Sounds like the strategy for any data-driven business engaged in the digitisation of its practices, doesn’t it? Now consider this from a different perspective. Constant scoring and critical notes on performance from an unseen supervisor. Every action tracked and measured, including comfort breaks. Fixed processes that do not allow for discretion or human variability.
The first view dates from between 1788 and 1793 and is the description by Jeremy Bentham of the ideal prison. In this panopticon, all prisoners would be visible from a central point occupied by wardens who would not themselves be visible. Conscious that they were under constant scrutiny, the behaviour of those criminals would improve, leading to a reduction in the need to use punishment. As Bentham wrote, it would provide “a new mode of obtaining power of mind over mind, in a quantity hitherto without example.”
The second example stems from a Health and Safety Executive report into working conditions in call centre in 2004. It dubbed these workplaces the new “dark satanic mills” because of their impact on staff, from low job satisfaction through to poor mental health.
Fast forward to 2018 and the extent to which workplace technology has further enabled this level of scrutiny by management of its workforce. HR analytics is a growth area which embraces not just recruitment and employee retention, but can cover technologies such as workplace trackers like those patented by Amazon for use in its warehouses and even keystroke logging.
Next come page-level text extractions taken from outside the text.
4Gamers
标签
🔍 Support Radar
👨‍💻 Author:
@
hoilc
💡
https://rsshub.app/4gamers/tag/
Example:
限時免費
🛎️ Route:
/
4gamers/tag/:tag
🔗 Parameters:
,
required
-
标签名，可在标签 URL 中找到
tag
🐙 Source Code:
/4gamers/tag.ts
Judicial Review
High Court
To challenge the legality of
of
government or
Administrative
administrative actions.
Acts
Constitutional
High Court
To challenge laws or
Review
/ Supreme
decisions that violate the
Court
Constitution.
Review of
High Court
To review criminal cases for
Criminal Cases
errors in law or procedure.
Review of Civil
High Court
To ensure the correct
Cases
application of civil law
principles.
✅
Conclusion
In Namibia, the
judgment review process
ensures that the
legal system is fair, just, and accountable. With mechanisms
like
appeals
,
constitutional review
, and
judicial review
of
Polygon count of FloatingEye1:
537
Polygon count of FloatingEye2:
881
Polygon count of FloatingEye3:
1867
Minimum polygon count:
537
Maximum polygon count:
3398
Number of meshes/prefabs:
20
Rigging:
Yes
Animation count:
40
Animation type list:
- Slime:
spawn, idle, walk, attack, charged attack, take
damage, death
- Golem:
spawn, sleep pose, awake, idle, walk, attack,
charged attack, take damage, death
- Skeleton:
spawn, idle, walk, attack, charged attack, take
The risk is that they lead to a culture in which workers are viewed as little more than parts of a machine.
Each of these technologies and uses of data may not seem particular sinister in themselves – workers have always been subject to oversight and measurement, whether it is a shopfloor foreman or call centre agent activity monitoring. Yet as these disparate data sets get sewn together as part of a bigger HR analytics play, the risk is that they lead to a culture in which workers are viewed as little more than parts of a machine – subject them to the right monitoring and impulses and the whole enterprise will become optimally efficient, even if that removes all sense of personal control, job satisfaction and even self-worth.
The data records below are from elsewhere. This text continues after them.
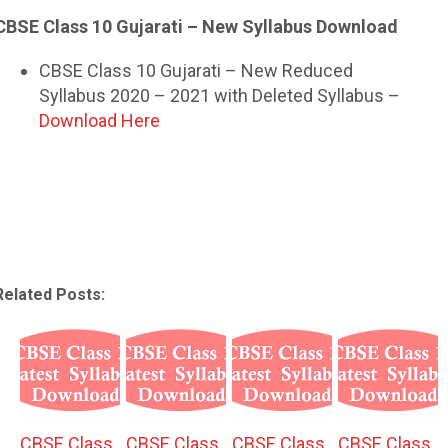
CBSE Class 10 Gujarati – New Syllabus Download
CBSE Class 10 Gujarati – New Reduced
Syllabus 2020 – 2021 with Deleted Syllabus –
Download Here
Related Posts:
CBSE Class
CBSE Class
CBSE Class
CBSE Class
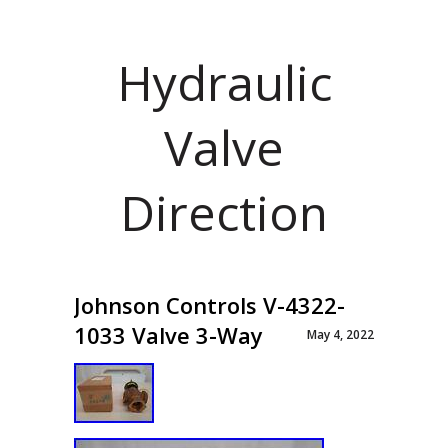
Hydraulic
Valve
Direction
Johnson Controls V-4322-
1033 Valve 3-Way
May 4, 2022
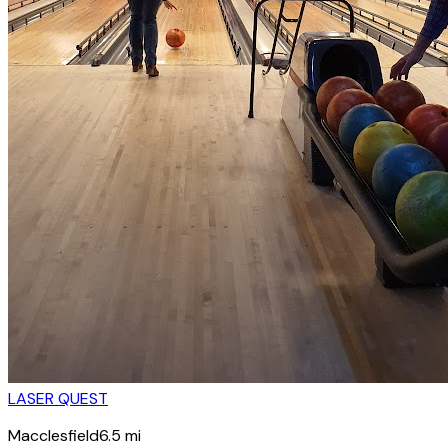
LASER QUEST
Macclesfield
6.5
mi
In case that seems too fanciful, then a conversation I had with a senior analytics practitioner employed in a call centre-based financial services company this week suggests it is not. The prevailing managerial culture there is one of distrust of staff and a conviction that they need to be constantly criticised and punished to keep them in line. So much so that, when the chief executive was due to go on holiiday, he planned to install CCTV to monitor the call centre without notifying staff.
If that shocks you – and it should – then it means you are on the right path towards a sense of data ethics. Increasingly, doing the right thing by employees, customers and other stakeholders, goes beyond checking what the law permits and into whether an action fits with the company’s values and the expectations of those involved with it. Data and analytics are at the heart of this new dimension since they provide the raw materials and tools through which both the right and wrong things can be done.
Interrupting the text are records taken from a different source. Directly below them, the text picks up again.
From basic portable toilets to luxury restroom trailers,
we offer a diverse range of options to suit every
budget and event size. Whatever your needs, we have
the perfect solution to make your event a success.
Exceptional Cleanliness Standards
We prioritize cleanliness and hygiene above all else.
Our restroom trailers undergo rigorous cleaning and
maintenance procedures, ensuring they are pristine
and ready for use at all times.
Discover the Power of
That’s why DataIQ Leaders is creating a new workshop around governance, regulation, compliance and ethics that will be available to members in 2019. It aligns with initiatives such as the UK’s Centre for Data Ethics and AI, which is intended to head-off any negative impacts that could emerge from this new world.
With digital technology and the data it creates potentially placing us all into a new panopticon, the time has come to define and constrain who gets to sit in the middle and decide what good and bad looks like.